[HN Gopher] Launch HN: Pinch (YC W25) - Video conferencing with ...
       ___________________________________________________________________
        
       Launch HN: Pinch (YC W25) - Video conferencing with immersive
       translation
        
       Hey HN! I'm Christian, and my co-founder Keyu and I are building
       Pinch (https://startpinch.com), a virtual conferencing platform
       with translation that mimics your voice and synchronizes your lips
       in real-time to make you sound and appear as a native speaker in
       over 15 languages.  Here's a demo: https://youtu.be/Cu7KlbZ3gjw,
       but you can also try it for free on our website.  Over the last
       three years, Keyu and I were working in a company where we had to
       lead engineering and research teams across the U.S., China, India,
       and Europe. We felt the language barrier actively limiting our
       team's potential in terms of collaboration + productivity. The
       existing tools we tried operated in low-bandwidth mediums (mostly
       text), which 1) means they are slower because they need to convert
       audio to text before translation, and 2) lose all information of
       _how_ something was said.  At that point we knew there had to be a
       better way to connect across different languages and cultures, so
       we started building Pinch. Shortly after, we found out how
       challenging translation truly was. Balancing latency/accuracy for
       chunk-based audio translation, capturing inflection and tonality
       per statement, handling culturally specific phrasing, and making a
       seamless meeting experience are all unsolved problems we're taking
       on.  So far, we've seen some really interesting use-cases (many we
       hadn't considered!), from personal connections like a first
       conversation with foreign in-laws, to more business-oriented usage
       in sales and meeting foreign clients.  After a long experience
       building conversation AI video/audio, we're incredibly excited to
       see what these same technologies can unlock for human<>human
       communication.  You can try a demo or create a meeting for free:
       https://startpinch.com  All feedback is appreciated, and we'd love
       to know how we're doing on the overall meeting UX and translation
       accuracy for your language. Thanks all!
        
       Author : christiansafka
       Score  : 53 points
       Date   : 2025-02-04 17:10 UTC (5 hours ago)
        
       | bongwater_OS wrote:
       | Hey just a heads up the demo on your site is broken (for me).
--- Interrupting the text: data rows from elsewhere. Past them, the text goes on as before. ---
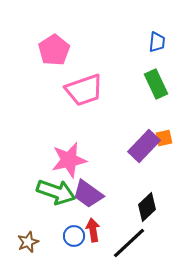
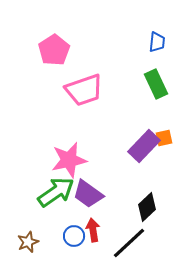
green arrow: rotated 54 degrees counterclockwise
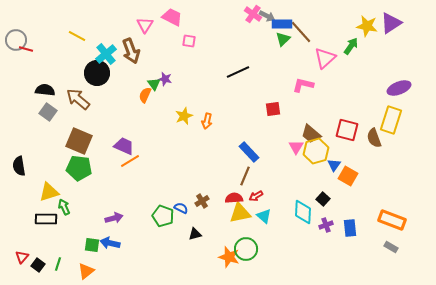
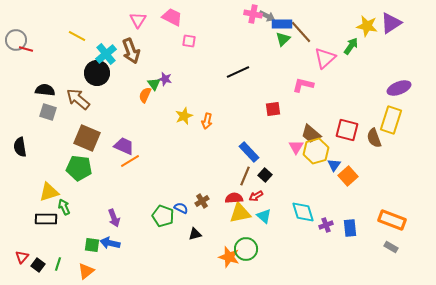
pink cross at (253, 14): rotated 24 degrees counterclockwise
pink triangle at (145, 25): moved 7 px left, 5 px up
gray square at (48, 112): rotated 18 degrees counterclockwise
brown square at (79, 141): moved 8 px right, 3 px up
black semicircle at (19, 166): moved 1 px right, 19 px up
orange square at (348, 176): rotated 18 degrees clockwise
black square at (323, 199): moved 58 px left, 24 px up
cyan diamond at (303, 212): rotated 20 degrees counterclockwise
purple arrow at (114, 218): rotated 84 degrees clockwise
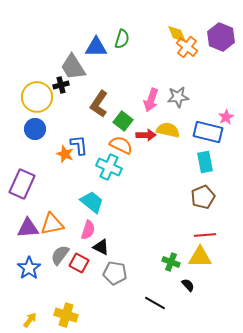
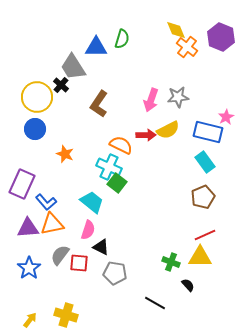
yellow diamond: moved 1 px left, 4 px up
black cross: rotated 35 degrees counterclockwise
green square: moved 6 px left, 62 px down
yellow semicircle: rotated 140 degrees clockwise
blue L-shape: moved 33 px left, 57 px down; rotated 145 degrees clockwise
cyan rectangle: rotated 25 degrees counterclockwise
red line: rotated 20 degrees counterclockwise
red square: rotated 24 degrees counterclockwise
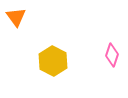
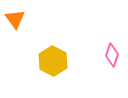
orange triangle: moved 1 px left, 2 px down
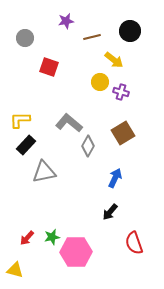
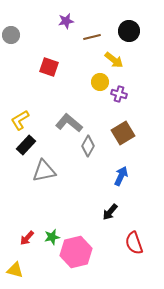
black circle: moved 1 px left
gray circle: moved 14 px left, 3 px up
purple cross: moved 2 px left, 2 px down
yellow L-shape: rotated 30 degrees counterclockwise
gray triangle: moved 1 px up
blue arrow: moved 6 px right, 2 px up
pink hexagon: rotated 12 degrees counterclockwise
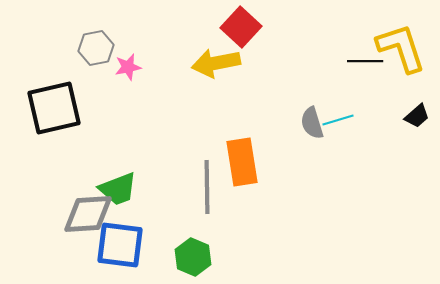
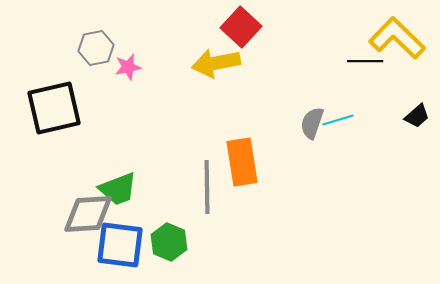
yellow L-shape: moved 4 px left, 10 px up; rotated 28 degrees counterclockwise
gray semicircle: rotated 36 degrees clockwise
green hexagon: moved 24 px left, 15 px up
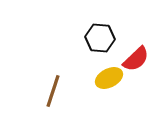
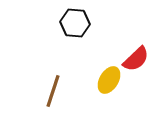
black hexagon: moved 25 px left, 15 px up
yellow ellipse: moved 2 px down; rotated 32 degrees counterclockwise
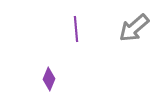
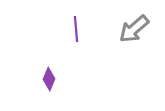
gray arrow: moved 1 px down
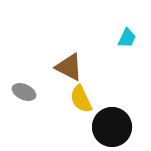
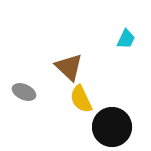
cyan trapezoid: moved 1 px left, 1 px down
brown triangle: rotated 16 degrees clockwise
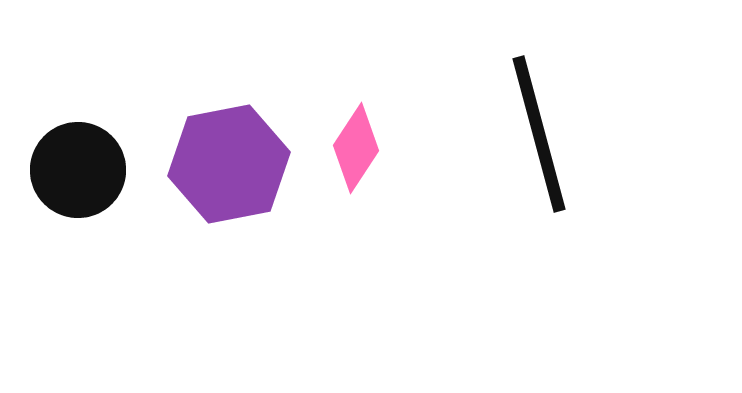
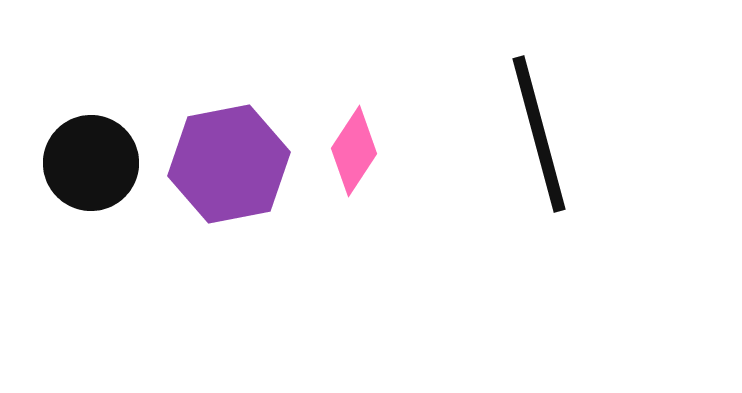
pink diamond: moved 2 px left, 3 px down
black circle: moved 13 px right, 7 px up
       | English transcriptions are coming through fine but translations
       | aren't being spoken, despite the output video stuttering for a
       | moment at the time when it should.
        
         | christiansafka wrote:
         | We noticed that Swedish isn't currently working properly, but
         | we weren't able to replicate this with any other languages.
         | Please let us know if it's still having issues!
        
       | tpae wrote:
       | I really like the concept, but I don't understand why you guys
       | are building an entire video conferencing platform. That sounds
       | like years of work building the network and millions of VC funds.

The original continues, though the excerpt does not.